While preference data in the form of user-item interactions are the backbone of many recommender systems, such data tends to be sparse in nature. One way to address this sparsity is to look beyond the interaction data to the additional information associated with users or with items. The intuition is that items with similarity in "content profiles" would be correlated with similarity in preferences. Multimodality deals with how to model both preference data (one modality) and some content data either on user or item side (other modalities). In this tutorial, we see three forms of additional modalities, namely text, image, and graph, and investigate whether they add value to the the resulting recommendations.

## 1.1. Text Modality

Often times, we are interested in building a recommender system for textual items (e.g., news, scientific papers), or items associated with text (e.g., titles, descriptions, reviews).  Text is informative and descriptive, therefore, exploiting textual information for better recommendations is an important topic in recommender systems.  In this tutorial, we introduce CTR [3], a recommendation model that combines matrix factorization and probablistic topic modeling. 

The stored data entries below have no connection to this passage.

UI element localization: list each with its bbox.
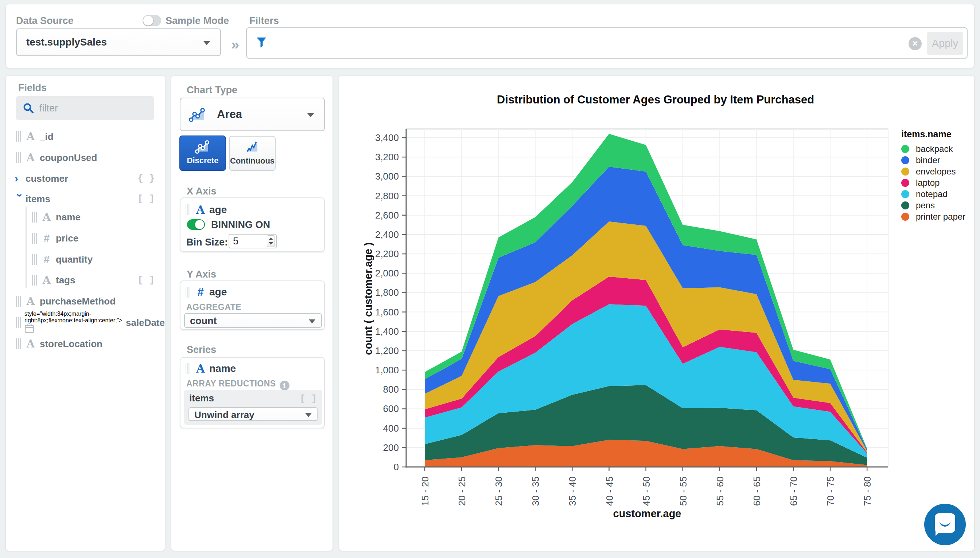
field-row-_id[interactable]: A_id: [6, 128, 165, 145]
svg-text:400: 400: [383, 423, 399, 434]
svg-text:2,600: 2,600: [375, 210, 399, 221]
svg-text:75 - 80: 75 - 80: [862, 476, 873, 506]
chevron-right-icon[interactable]: ›: [15, 172, 26, 185]
drag-handle-icon[interactable]: [32, 212, 37, 223]
chart-type-label: Chart Type: [187, 84, 237, 96]
sample-mode-label: Sample Mode: [166, 15, 229, 26]
field-row-price[interactable]: #price: [6, 230, 165, 246]
bin-size-value: 5: [233, 236, 239, 247]
type-marker: [ ]: [137, 275, 155, 286]
chart-type-value: Area: [217, 108, 242, 121]
legend-item-printer-paper: printer paper: [901, 211, 965, 222]
drag-handle-icon[interactable]: [32, 275, 37, 286]
svg-text:55 - 60: 55 - 60: [715, 476, 726, 506]
binning-label: BINNING ON: [211, 219, 270, 231]
reduction-dropdown[interactable]: Unwind array: [188, 407, 318, 421]
legend-swatch: [901, 202, 909, 209]
continuous-button[interactable]: Continuous: [229, 136, 276, 171]
drag-handle-icon[interactable]: [186, 204, 190, 215]
toggle-knob: [143, 16, 153, 26]
number-type-icon: #: [194, 286, 207, 299]
svg-text:1,000: 1,000: [375, 364, 399, 376]
legend-swatch: [901, 167, 909, 176]
field-row-saleDate[interactable]: style="width:34px;margin-right:8px;flex:…: [6, 314, 165, 331]
svg-text:15 - 20: 15 - 20: [420, 476, 431, 506]
clear-filter-icon[interactable]: ×: [909, 37, 922, 50]
chevron-down-icon[interactable]: ›: [14, 194, 26, 204]
svg-text:60 - 65: 60 - 65: [751, 476, 763, 506]
info-icon[interactable]: i: [280, 381, 290, 391]
drag-handle-icon[interactable]: [16, 296, 21, 307]
chart-panel: 02004006008001,0001,2001,4001,6001,8002,…: [339, 76, 974, 551]
field-row-tags[interactable]: Atags[ ]: [6, 272, 165, 289]
drag-handle-icon[interactable]: [16, 317, 21, 328]
reduction-box: items [ ] Unwind array: [184, 390, 322, 425]
series-field: name: [209, 363, 236, 374]
svg-text:800: 800: [383, 384, 399, 395]
svg-text:25 - 30: 25 - 30: [493, 476, 504, 506]
drag-handle-icon[interactable]: [32, 254, 37, 265]
field-row-purchaseMethod[interactable]: ApurchaseMethod: [6, 293, 165, 310]
x-axis-title: customer.age: [613, 508, 682, 519]
legend-item-pens: pens: [901, 200, 965, 211]
aggregate-dropdown[interactable]: count: [184, 313, 322, 328]
field-row-couponUsed[interactable]: AcouponUsed: [6, 149, 165, 166]
svg-text:1,400: 1,400: [375, 326, 399, 337]
filter-bar: × Apply: [246, 27, 968, 59]
discrete-label: Discrete: [180, 156, 225, 165]
array-reductions-label: ARRAY REDUCTIONSi: [186, 379, 290, 391]
type-marker: [ ]: [137, 194, 155, 204]
filter-query-input[interactable]: [272, 30, 892, 56]
field-filter-input[interactable]: [40, 99, 149, 117]
number-stepper[interactable]: [267, 235, 275, 247]
string-type-icon: A: [194, 203, 207, 217]
chat-bubble-button[interactable]: [924, 504, 966, 545]
drag-handle-icon[interactable]: [32, 233, 37, 244]
sample-mode-toggle[interactable]: [143, 15, 161, 26]
legend-title: items.name: [901, 129, 965, 140]
svg-text:35 - 40: 35 - 40: [567, 476, 578, 506]
string-type-icon: A: [25, 338, 37, 350]
svg-text:45 - 50: 45 - 50: [641, 476, 652, 506]
field-row-customer[interactable]: ›customer{ }: [6, 170, 165, 187]
y-axis-label: Y Axis: [187, 269, 216, 280]
field-row-quantity[interactable]: #quantity: [6, 251, 165, 268]
drag-handle-icon[interactable]: [186, 287, 190, 297]
svg-text:70 - 75: 70 - 75: [825, 476, 836, 506]
svg-text:200: 200: [383, 442, 399, 453]
field-row-name[interactable]: Aname: [6, 209, 165, 225]
svg-text:50 - 55: 50 - 55: [678, 476, 689, 506]
svg-text:65 - 70: 65 - 70: [788, 476, 799, 506]
x-axis-field: age: [209, 204, 227, 216]
data-source-dropdown[interactable]: test.supplySales: [16, 28, 221, 56]
svg-text:20 - 25: 20 - 25: [456, 476, 468, 506]
drag-handle-icon[interactable]: [16, 338, 21, 349]
binning-toggle[interactable]: [187, 219, 205, 230]
y-axis-card: # age AGGREGATE count: [180, 281, 325, 330]
drag-handle-icon[interactable]: [16, 152, 21, 163]
data-source-label: Data Source: [16, 15, 74, 26]
svg-text:0: 0: [394, 461, 399, 473]
discrete-button[interactable]: Discrete: [180, 136, 226, 171]
x-axis-label: X Axis: [187, 186, 217, 197]
apply-button[interactable]: Apply: [927, 32, 963, 55]
reduction-value: Unwind array: [194, 409, 254, 421]
discrete-area-icon: [195, 139, 211, 154]
calendar-icon: style="width:34px;margin-right:8px;flex:…: [25, 311, 126, 335]
bin-size-input[interactable]: 5: [229, 234, 277, 248]
drag-handle-icon[interactable]: [186, 363, 190, 374]
field-row-storeLocation[interactable]: AstoreLocation: [6, 335, 165, 352]
field-row-items[interactable]: ›items[ ]: [6, 190, 165, 207]
number-type-icon: #: [41, 232, 53, 245]
svg-text:3,200: 3,200: [375, 151, 399, 162]
search-icon: [23, 102, 34, 114]
drag-handle-icon[interactable]: [16, 131, 21, 142]
chevron-down-icon: [307, 113, 314, 117]
toggle-knob: [195, 220, 204, 229]
string-type-icon: A: [25, 130, 37, 143]
string-type-icon: A: [25, 295, 37, 307]
aggregate-label: AGGREGATE: [186, 302, 241, 312]
string-type-icon: A: [25, 151, 37, 164]
chart-type-dropdown[interactable]: Area: [180, 98, 325, 131]
chevron-down-icon: [203, 41, 210, 45]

### Collaborative Topic Regression (CTR)

Under factorization framework, adoption prediction is in the form of $\hat{r}_{i,j} = \mathbf{u}_i^T \mathbf{v}_j $.  The intuition in CTR model is that two items with similar topics would behave similarly. Thus, item latent factors $\mathbf{v_j}$ is assumed to be drawn from a Normal distribution:

$$
\mathbf{v}_j \sim \mathcal{N}(\mathbf{\theta}_j, \lambda^{-1} \mathbf{I})
$$

where the mean $\mathbf{\theta}_j$ is a vector indicating topic proportions of the item $j$. It is equivalent to:

\begin{align}
\mathbf{v}_j &= \mathbf{\theta}_j + \mathbf{\epsilon}_j \\
\mathbf{\epsilon}_j &\sim \mathcal{N}(\mathbf{0}, \lambda^{-1} \mathbf{I})
\end{align}

Please refer to paper [3] for the generative process of CTR model.

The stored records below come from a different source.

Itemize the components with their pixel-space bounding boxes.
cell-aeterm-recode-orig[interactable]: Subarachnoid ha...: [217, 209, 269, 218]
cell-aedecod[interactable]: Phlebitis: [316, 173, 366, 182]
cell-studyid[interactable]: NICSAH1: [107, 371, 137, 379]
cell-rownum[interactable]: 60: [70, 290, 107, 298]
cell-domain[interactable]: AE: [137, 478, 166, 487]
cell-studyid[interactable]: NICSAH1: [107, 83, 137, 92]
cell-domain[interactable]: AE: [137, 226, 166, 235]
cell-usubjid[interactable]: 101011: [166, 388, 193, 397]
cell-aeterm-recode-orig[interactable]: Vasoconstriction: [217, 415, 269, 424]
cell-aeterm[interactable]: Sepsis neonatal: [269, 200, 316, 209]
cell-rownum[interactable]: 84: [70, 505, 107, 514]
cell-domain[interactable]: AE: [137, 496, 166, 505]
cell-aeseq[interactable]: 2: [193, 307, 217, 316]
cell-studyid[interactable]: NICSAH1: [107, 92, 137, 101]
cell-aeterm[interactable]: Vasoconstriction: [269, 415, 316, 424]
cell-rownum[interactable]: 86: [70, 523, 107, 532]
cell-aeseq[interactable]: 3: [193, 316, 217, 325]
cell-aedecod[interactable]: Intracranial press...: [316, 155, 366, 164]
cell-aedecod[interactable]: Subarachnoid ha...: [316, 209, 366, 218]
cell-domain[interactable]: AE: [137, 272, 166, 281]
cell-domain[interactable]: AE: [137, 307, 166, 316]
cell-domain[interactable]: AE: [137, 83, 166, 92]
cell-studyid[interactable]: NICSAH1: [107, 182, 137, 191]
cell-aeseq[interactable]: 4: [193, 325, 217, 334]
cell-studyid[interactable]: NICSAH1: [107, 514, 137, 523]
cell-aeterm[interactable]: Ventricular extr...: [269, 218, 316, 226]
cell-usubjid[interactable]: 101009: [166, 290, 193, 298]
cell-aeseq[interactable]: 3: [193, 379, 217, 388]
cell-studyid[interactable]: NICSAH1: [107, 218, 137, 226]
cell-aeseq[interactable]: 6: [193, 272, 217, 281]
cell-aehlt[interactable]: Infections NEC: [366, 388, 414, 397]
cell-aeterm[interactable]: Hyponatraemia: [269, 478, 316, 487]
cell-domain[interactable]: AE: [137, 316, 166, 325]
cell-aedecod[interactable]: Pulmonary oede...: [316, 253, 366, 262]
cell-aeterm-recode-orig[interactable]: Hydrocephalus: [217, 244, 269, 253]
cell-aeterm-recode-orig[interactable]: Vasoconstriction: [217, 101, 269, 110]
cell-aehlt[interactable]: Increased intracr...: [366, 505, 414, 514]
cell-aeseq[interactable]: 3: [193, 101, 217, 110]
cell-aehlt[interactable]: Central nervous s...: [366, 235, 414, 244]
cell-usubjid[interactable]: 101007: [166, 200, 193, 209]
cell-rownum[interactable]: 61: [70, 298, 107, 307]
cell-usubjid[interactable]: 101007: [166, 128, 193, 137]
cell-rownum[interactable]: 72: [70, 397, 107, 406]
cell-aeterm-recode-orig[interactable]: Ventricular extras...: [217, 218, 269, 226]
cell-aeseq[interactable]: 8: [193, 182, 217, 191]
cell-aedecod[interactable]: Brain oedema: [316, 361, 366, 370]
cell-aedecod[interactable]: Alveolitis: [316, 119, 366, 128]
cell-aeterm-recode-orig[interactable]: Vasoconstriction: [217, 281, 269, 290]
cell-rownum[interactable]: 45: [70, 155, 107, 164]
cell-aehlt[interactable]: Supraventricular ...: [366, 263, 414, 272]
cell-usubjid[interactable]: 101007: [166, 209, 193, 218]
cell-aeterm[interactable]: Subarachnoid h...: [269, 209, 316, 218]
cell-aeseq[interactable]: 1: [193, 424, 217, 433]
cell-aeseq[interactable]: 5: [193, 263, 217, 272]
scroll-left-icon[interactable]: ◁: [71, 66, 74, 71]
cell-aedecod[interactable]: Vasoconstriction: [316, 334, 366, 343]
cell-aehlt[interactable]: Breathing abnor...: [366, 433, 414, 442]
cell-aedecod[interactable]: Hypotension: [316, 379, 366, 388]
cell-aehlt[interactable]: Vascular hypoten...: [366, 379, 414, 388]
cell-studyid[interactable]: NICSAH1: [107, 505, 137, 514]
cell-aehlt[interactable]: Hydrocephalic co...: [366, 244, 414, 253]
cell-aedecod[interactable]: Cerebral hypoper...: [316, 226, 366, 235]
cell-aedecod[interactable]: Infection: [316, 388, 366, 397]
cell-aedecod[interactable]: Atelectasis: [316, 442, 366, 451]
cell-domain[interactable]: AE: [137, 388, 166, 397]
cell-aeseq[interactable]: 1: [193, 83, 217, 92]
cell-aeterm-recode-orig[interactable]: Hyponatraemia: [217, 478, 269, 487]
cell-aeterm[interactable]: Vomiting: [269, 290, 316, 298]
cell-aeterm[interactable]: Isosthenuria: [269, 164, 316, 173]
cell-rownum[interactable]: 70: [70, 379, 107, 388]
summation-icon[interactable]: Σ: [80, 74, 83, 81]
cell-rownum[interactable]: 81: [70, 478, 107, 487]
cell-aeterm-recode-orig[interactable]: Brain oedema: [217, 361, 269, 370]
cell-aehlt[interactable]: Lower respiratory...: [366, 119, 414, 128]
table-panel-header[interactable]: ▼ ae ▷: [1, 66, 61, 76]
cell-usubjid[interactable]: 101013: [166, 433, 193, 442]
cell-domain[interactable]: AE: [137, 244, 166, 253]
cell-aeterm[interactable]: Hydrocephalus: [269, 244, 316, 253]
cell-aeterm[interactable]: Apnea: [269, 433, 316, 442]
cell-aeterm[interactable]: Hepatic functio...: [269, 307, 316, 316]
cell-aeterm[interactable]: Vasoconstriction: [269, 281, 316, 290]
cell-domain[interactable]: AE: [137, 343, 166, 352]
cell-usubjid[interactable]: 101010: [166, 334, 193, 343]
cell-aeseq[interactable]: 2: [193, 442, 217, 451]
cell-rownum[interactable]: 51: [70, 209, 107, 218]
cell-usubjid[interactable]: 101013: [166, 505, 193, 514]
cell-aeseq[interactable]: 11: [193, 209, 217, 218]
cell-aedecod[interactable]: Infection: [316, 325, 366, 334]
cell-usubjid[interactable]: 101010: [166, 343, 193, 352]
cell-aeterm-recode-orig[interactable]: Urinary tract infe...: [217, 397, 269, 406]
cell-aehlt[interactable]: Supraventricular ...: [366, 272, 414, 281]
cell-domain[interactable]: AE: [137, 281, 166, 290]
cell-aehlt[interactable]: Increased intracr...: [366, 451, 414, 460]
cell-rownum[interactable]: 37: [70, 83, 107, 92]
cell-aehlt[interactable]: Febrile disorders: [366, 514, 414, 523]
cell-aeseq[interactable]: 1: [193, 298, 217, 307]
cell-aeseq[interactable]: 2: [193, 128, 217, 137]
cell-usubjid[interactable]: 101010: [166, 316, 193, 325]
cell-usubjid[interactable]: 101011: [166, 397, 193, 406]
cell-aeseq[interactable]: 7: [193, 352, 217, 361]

CTR also extends matrix factorization, in which the base model is WMF under implicit feedback setting. The adoption $p_{i,j}$ and confidence $c_{i,j}$ are defined as follows: 

\begin{equation}
p_{i,j} = 
\begin{cases} 
r_{i, j} &\mbox{if } r_{i,j} > 0 \\
0 & \mbox{otherwise} 
\end{cases}
\end{equation}


\begin{equation}
c_{i,j} = 
\begin{cases} 
a & \mbox{if } r_{i,j} > 0 \\
b & \mbox{otherwise }
\end{cases}
\end{equation}

The learning of CTR model is done via minimizing the following negative log-likelihood:

$$ \mathcal{L}(\mathbf{U,V,\theta, \beta}|\lambda) = \frac{1}{2} \sum_{i,j} c_{i,j} (p_{i,j} - \mathbf{u}_i^T \mathbf{v}_j)^2 - \sum_{j}\sum_{n} \log \big( \sum_{k=1}^K \mathbf{\theta}_{j,k} \mathbf{\beta}_{k,w_{jn}} \big) + \frac{\lambda}{2} \sum_{i=1}^{N} ||\mathbf{u}_i||^2 + \frac{\lambda}{2} \sum_{j=1}^{M} (\mathbf{v}_j - \mathbf{\theta}_j)^T (\mathbf{v}_j - \mathbf{\theta}_j) $$

It is an iterative procedure of alternating between three steps:
- Optimize for user and item latent vectors, $\mathbf{u}_i$ and $\mathbf{v}_j$, based on the current topic proportions $\mathbf{\theta}_j$.  
- Optimize for topic proportions $\mathbf{\theta}_j$ based on the current vectors $\mathbf{u}_i$ and $\mathbf{v}_j$ and topic words $\mathbf{\beta}_k$.
- Optimize for topic words $\mathbf{\beta}_k$ based on the current topic proportions $\mathbf{\theta}_i$.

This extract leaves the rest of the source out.